• **What you need to do**
Transcribe every entry word for word, leaving out all images.

• **Information supplied**
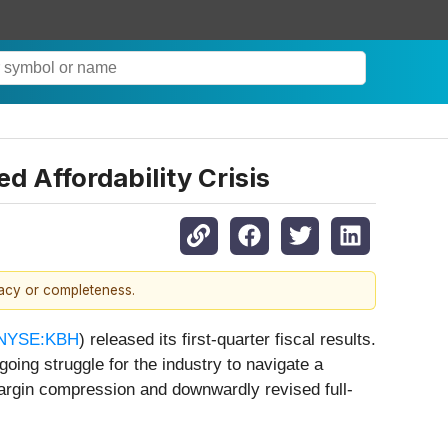
d Affordability Crisis
racy or completeness.
NYSE:KBH
) released its first-quarter fiscal results.
oing struggle for the industry to navigate a
 margin compression and downwardly revised full-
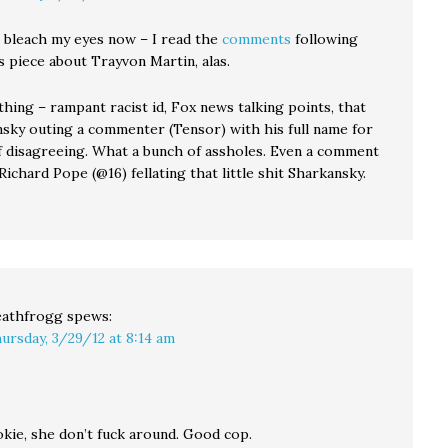
o bleach my eyes now – I read the
comments
following
s piece about Trayvon Martin, alas.
thing – rampant racist id, Fox news talking points, that
nsky outing a commenter (Tensor) with his full name for
f disagreeing. What a bunch of assholes. Even a comment
ichard Pope (@16) fellating that little shit Sharkansky.
athfrogg
spews:
ursday, 3/29/12 at 8:14 am
okie, she don’t fuck around. Good cop.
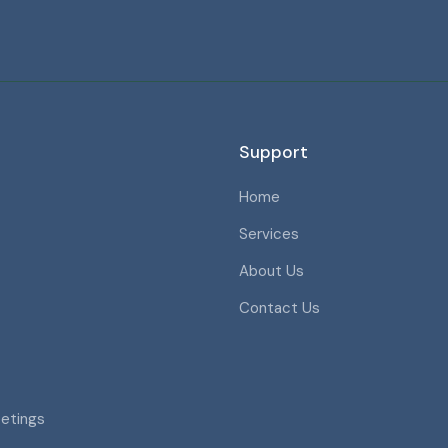
Support
Home
Services
About Us
Contact Us
eetings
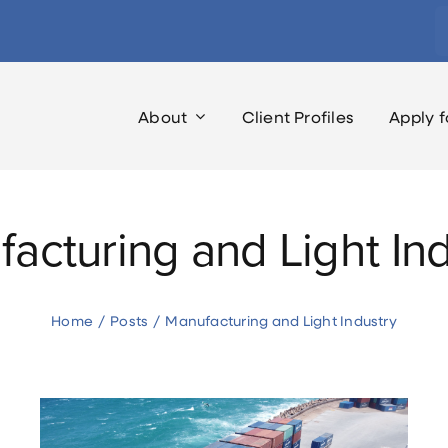
S
fo
About
Client Profiles
Apply f
acturing and Light Ind
Home
Posts
Manufacturing and Light Industry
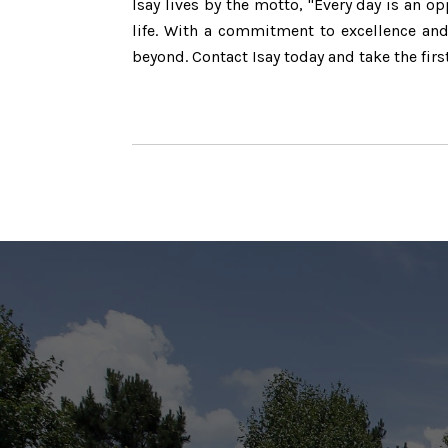
Isay lives by the motto, "Every day is an 
life. With a commitment to excellence and 
beyond. Contact Isay today and take the firs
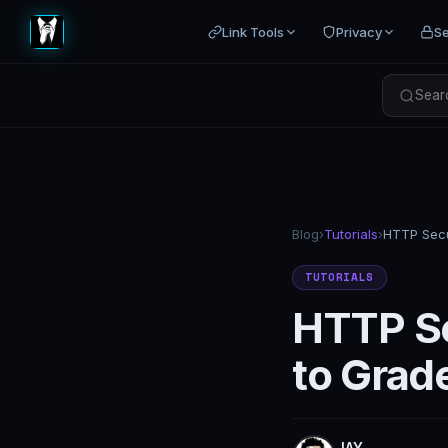
Link Tools
Privacy
Se
Searc
Blog
›
Tutorials
›
TUTORIALS
HTTP Se
to Grad
JAY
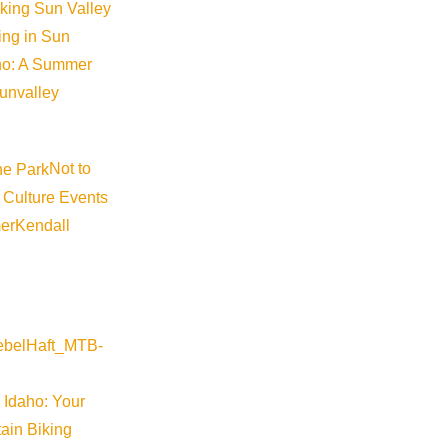
iking Sun Valley
king in Sun
aho: A Summer
sunvalley
Not to
 Culture Events
er
Kendall
 Idaho: Your
ain Biking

• **Task answer**
d Affordability Crisis
racy or completeness.
NYSE:KBH
) released its first-quarter fiscal results.
oing struggle for the industry to navigate a
 margin compression and downwardly revised full-
o bleach my eyes now – I read the
comments
following
s piece about Trayvon Martin, alas.
thing – rampant racist id, Fox news talking points, that
nsky outing a commenter (Tensor) with his full name for
f disagreeing. What a bunch of assholes. Even a comment
ichard Pope (@16) fellating that little shit Sharkansky.
athfrogg
spews:
ursday, 3/29/12 at 8:14 am
okie, she don’t fuck around. Good cop.
Support
Home
Services
About Us
Contact Us
eetings
S
fo
About
Client Profiles
Apply f
acturing and Light Ind
Home
Posts
Manufacturing and Light Industry
Isay lives by the motto, "Every day is an 
life. With a commitment to excellence and 
beyond. Contact Isay today and take the firs
Link Tools
Privacy
Se
Searc
Blog
›
Tutorials
›
TUTORIALS
HTTP Se
to Grad
JAY
iking Sun Valley
king in Sun
aho: A Summer
sunvalley
Not to
 Culture Events
er
Kendall
 Idaho: Your
ain Biking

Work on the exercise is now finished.